Research shows that mice exposed to flickering lights experience a reduction in brain plaques associated with Alzheimer’s disease. The GARNET Study is investigating whether similar effects are experienced by humans.
This research effort is led by our Translational Research team and focuses on optimizing our technology. This study is not intended to treat Alzheimer’s disease. Participation is compensated.
The GARNET Study aims to inform the development of a therapy for Alzheimer’s disease.
One to Three Visits, Two to Three Hours Each Visit
This survey will determine your eligibility for participation in our study. If you qualify, our team will reach out to provide additional details and next steps.
Compensation is provided if you are enrolled in any of our study visits.
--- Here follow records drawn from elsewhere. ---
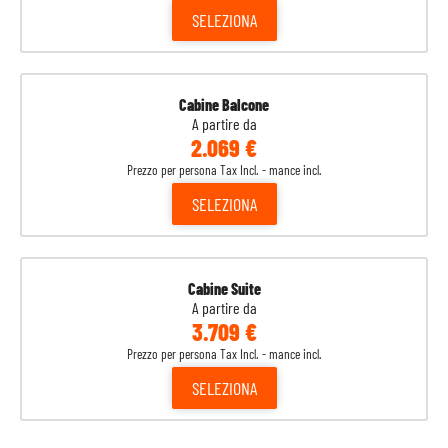
13
Navigazione
-
-
SELEZIONA
14
Ocean Cay
08:00
20:00
Bahamas
Cabine Balcone
15
Miami
07:00
-
Stati Uniti
A partire da
2.069 €
Prezzo per persona Tax Incl. - mance incl.
SELEZIONA
Cabine Suite
A partire da
3.709 €
Prezzo per persona Tax Incl. - mance incl.
SELEZIONA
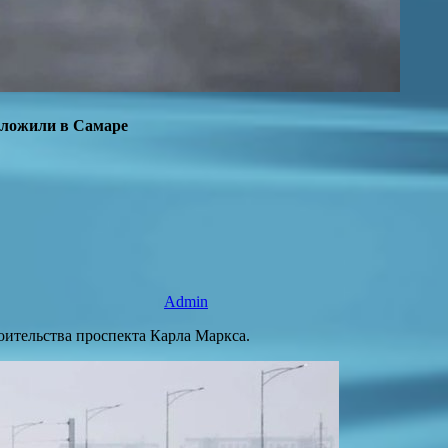
тложили в Самаре
Admin
ительства проспекта Карла Маркса.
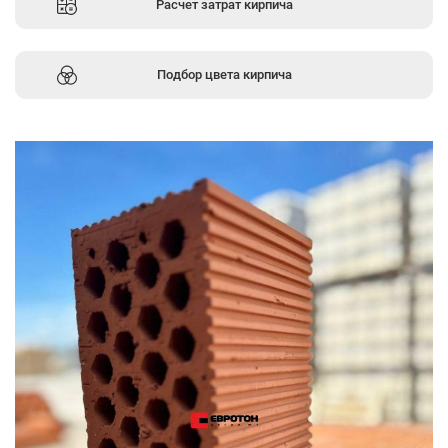
Расчет затрат кирпича
Подбор цвета кирпича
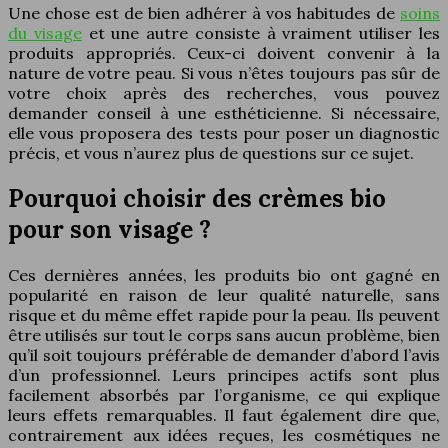
Une chose est de bien adhérer à vos habitudes de
soins
du visage
et une autre consiste à vraiment utiliser les
produits appropriés. Ceux-ci doivent convenir à la
nature de votre peau. Si vous n’êtes toujours pas sûr de
votre choix après des recherches, vous pouvez
demander conseil à une esthéticienne. Si nécessaire,
elle vous proposera des tests pour poser un diagnostic
précis, et vous n’aurez plus de questions sur ce sujet.
Pourquoi choisir des crèmes bio
pour son visage ?
Ces dernières années, les produits bio ont gagné en
popularité en raison de leur qualité naturelle, sans
risque et du même effet rapide pour la peau. Ils peuvent
être utilisés sur tout le corps sans aucun problème, bien
qu’il soit toujours préférable de demander d’abord l’avis
d’un professionnel. Leurs principes actifs sont plus
facilement absorbés par l’organisme, ce qui explique
leurs effets remarquables. Il faut également dire que,
contrairement aux idées reçues, les cosmétiques ne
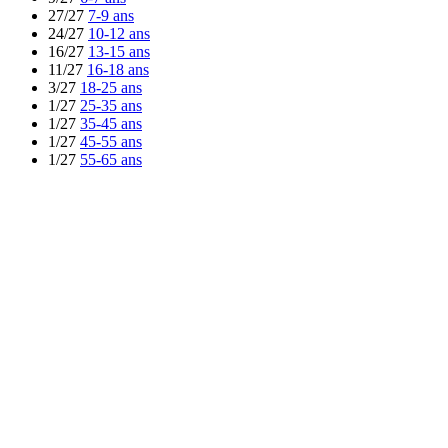
27/27
7-9 ans
24/27
10-12 ans
16/27
13-15 ans
11/27
16-18 ans
3/27
18-25 ans
1/27
25-35 ans
1/27
35-45 ans
1/27
45-55 ans
1/27
55-65 ans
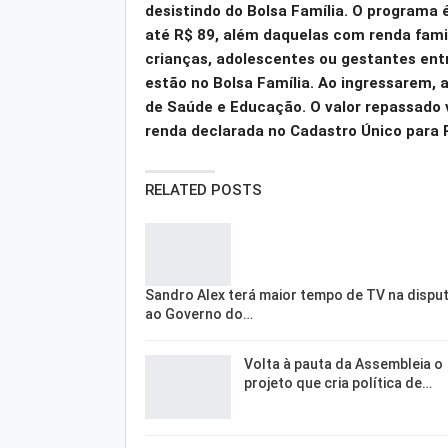
desistindo do Bolsa Família. O programa 
até R$ 89, além daquelas com renda fami
crianças, adolescentes ou gestantes ent
estão no Bolsa Família. Ao ingressarem, 
de Saúde e Educação. O valor repassado 
renda declarada no Cadastro Único para 
RELATED POSTS
Sandro Alex terá maior tempo de TV na dispu
ao Governo do…
Volta à pauta da Assembleia o
projeto que cria política de…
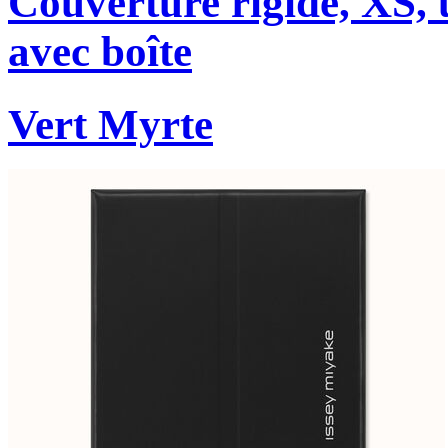
Couverture rigide, XS, u
avec boîte
Vert Myrte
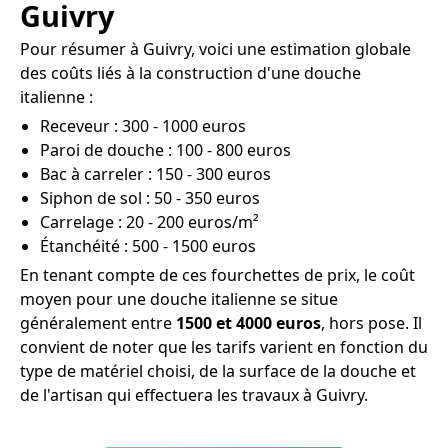
Guivry
Pour résumer à Guivry, voici une estimation globale
des coûts liés à la construction d'une douche
italienne :
Receveur : 300 - 1000 euros
Paroi de douche : 100 - 800 euros
Bac à carreler : 150 - 300 euros
Siphon de sol : 50 - 350 euros
Carrelage : 20 - 200 euros/m²
Étanchéité : 500 - 1500 euros
En tenant compte de ces fourchettes de prix, le coût
moyen pour une douche italienne se situe
généralement entre
1500 et 4000 euros
, hors pose. Il
convient de noter que les tarifs varient en fonction du
type de matériel choisi, de la surface de la douche et
de l'artisan qui effectuera les travaux à Guivry.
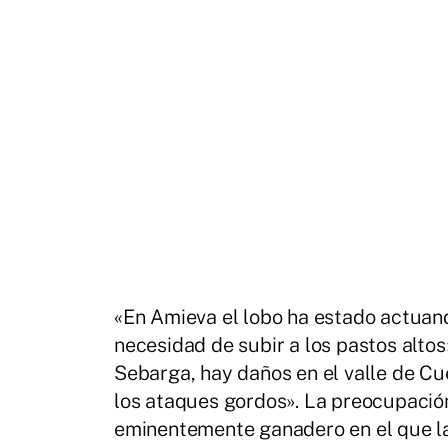
«En Amieva el lobo ha estado actuando
necesidad de subir a los pastos altos
Sebarga, hay daños en el valle de Cu
los ataques gordos». La preocupació
eminentemente ganadero en el que la 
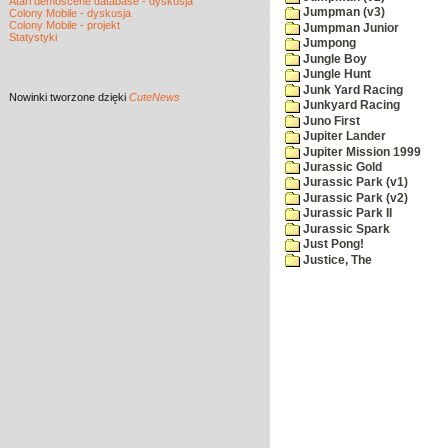
Atari demoscene database - dyskusja
Jumpman (v3)
Colony Mobile - dyskusja
Colony Mobile - projekt
Jumpman Junior
Statystyki
Jumpong
Jungle Boy
Jungle Hunt
Junk Yard Racing
Nowinki
tworzone dzięki
CuteNews
Junkyard Racing
Juno First
Jupiter Lander
Jupiter Mission 1999
Jurassic Gold
Jurassic Park (v1)
Jurassic Park (v2)
Jurassic Park II
Jurassic Spark
Just Pong!
Justice, The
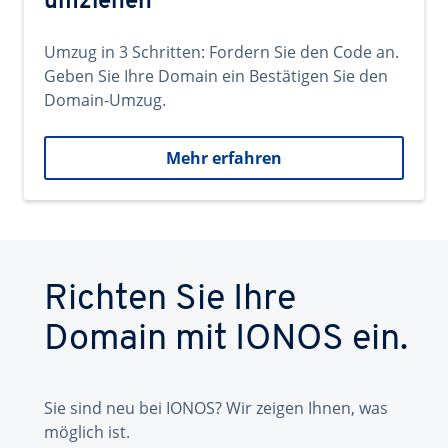
umziehen
Umzug in 3 Schritten: Fordern Sie den Code an.
Geben Sie Ihre Domain ein Bestätigen Sie den
Domain-Umzug.
Mehr erfahren
Richten Sie Ihre
Domain mit IONOS ein.
Sie sind neu bei IONOS? Wir zeigen Ihnen, was
möglich ist.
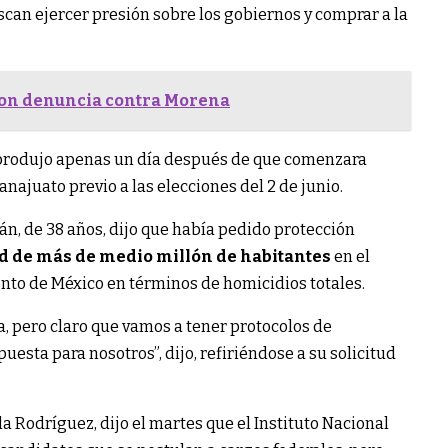
an ejercer presión sobre los gobiernos y comprar a la
 con denuncia contra Morena
se produjo apenas un día después de que comenzara
ajuato previo a las elecciones del 2 de junio.
n, de 38 años, dijo que había pedido protección
d de más de medio millón de habitantes
en el
ento de México en términos de homicidios totales.
a, pero claro que vamos a tener protocolos de
esta para nosotros”, dijo, refiriéndose a su solicitud
a Rodríguez, dijo el martes que el Instituto Nacional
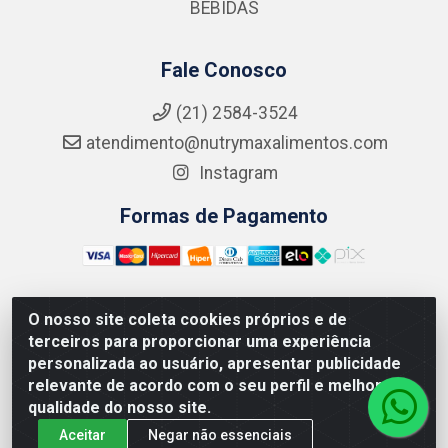
BEBIDAS
Fale Conosco
(21) 2584-3524
atendimento@nutrymaxalimentos.com
Instagram
Formas de Pagamento
O nosso site coleta cookies próprios e de
NUTRY MAX COMÉRCIO DE PRODUTOS ALIMENTICIOS
terceiros para proporcionar uma experiência
LTDA - RUA DO FEIJÃO, 721 PENHA CIRCULAR/RJ -
personalizada ao usuário, apresentar publicidade
CNPJ: 15.796.122/0001-03
relevante de acordo com o seu perfil e melhorar a
qualidade do nosso site.
Aceitar
Negar não essenciais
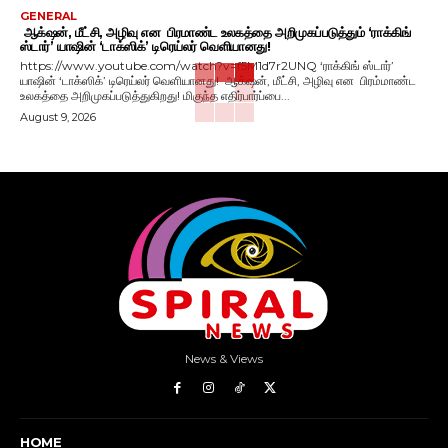
GENERAL
ஆக்‌ஷன், மீட்சி, அழிவு என பிரமாண்ட உலகத்தை அறிமுகப்படுத்தும் ‘ராக்கிங்
ஸ்டார்’ யாஷின் ‘டாக்ஸிக்’ டிரெய்லர் வெளியானது!
https://www.youtube.com/watch?v=f5M1d7r2UNQ ‘ராக்கிங் ஸ்டார்’
யாஷின் ‘டாக்ஸிக்’ டிரெய்லர் வெளியானது! ஆக்‌ஷன், மீட்சி, அழிவு என பிரம்மாண்ட
உலகத்தை அறிமுகப்படுத்துகிறது! மிகுந்த எதிர்பார்ப்பை...
August 9, 2026
News & Views
HOME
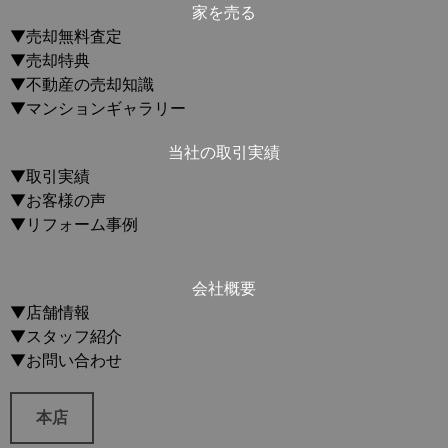
家を売る
▼売却無料査定
▼売却特典
▼不動産の売却知識
▼マンションギャラリー
当社の取引実績
▼取引実績
▼お客様の声
▼リフォーム事例
会社概要
▼店舗情報
▼スタッフ紹介
▼お問い合わせ
本店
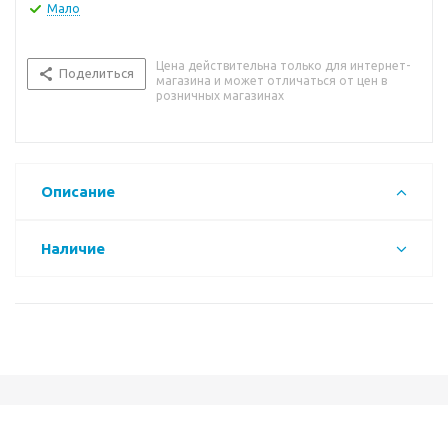
Мало
Цена действительна только для интернет-
Поделиться
магазина и может отличаться от цен в
розничных магазинах
Описание
Наличие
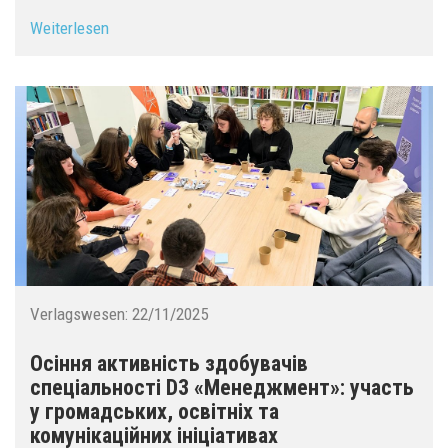
Weiterlesen
Verlagswesen:
22/11/2025
Осіння активність здобувачів
спеціальності D3 «Менеджмент»: участь
у громадських, освітніх та
комунікаційних ініціативах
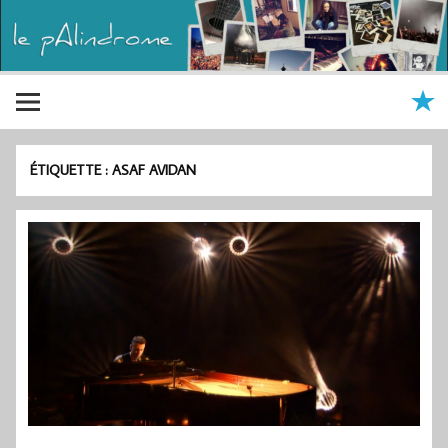
ÉTIQUETTE :
ASAF AVIDAN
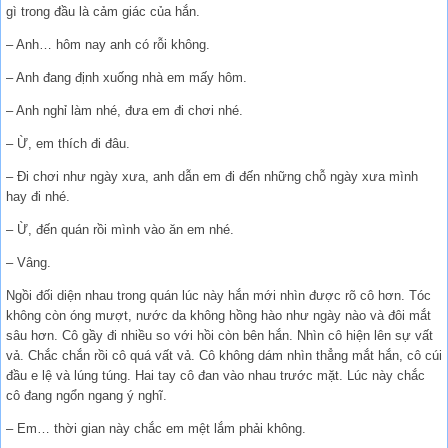
gì trong đầu là cảm giác của hắn.
– Anh… hôm nay anh có rỗi không.
– Anh đang định xuống nhà em mấy hôm.
– Anh nghỉ làm nhé, đưa em đi chơi nhé.
– Ừ, em thích đi đâu.
– Đi chơi như ngày xưa, anh dẫn em đi đến những chỗ ngày xưa mình
hay đi nhé.
– Ừ, đến quán rồi mình vào ăn em nhé.
– Vâng.
Ngồi đối diện nhau trong quán lúc này hắn mới nhìn được rõ cô hơn. Tóc
không còn óng mượt, nước da không hồng hào như ngày nào và đôi mắt
sâu hơn. Cô gầy đi nhiều so với hồi còn bên hắn. Nhìn cô hiện lên sự vất
vả. Chắc chắn rồi cô quá vất vả. Cô không dám nhìn thẳng mắt hắn, cô cúi
đầu e lệ và lúng túng. Hai tay cô đan vào nhau trước mặt. Lúc này chắc
cô đang ngổn ngang ý nghĩ.
– Em… thời gian này chắc em mệt lắm phải không.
Men and women living in the Greater Boston area
55+ years old
Adults experiencing early symptoms of Alzheimer’s disease such as unclear thinking and memory loss
Alzheimer’s disease is characterized by the build-up of sticky plaques and tangles of specific proteins in the brain. These proteins are called beta-amyloid and tau. Researchers believe these proteins lead to the progression of Alzheimer’s disease.
Experts in Alzheimer’s disease theorize that reducing or preventing beta-amyloid deposits or tau tangles in the brain could help to slow or stop disease progression.
Recent research demonstrated that flickering lights reduced brain plaques and tau proteins associated with Alzheimer’s disease in mice. The GARNET Study is translating this research for human application in order to develop a possible therapy for Alzheimer’s disease.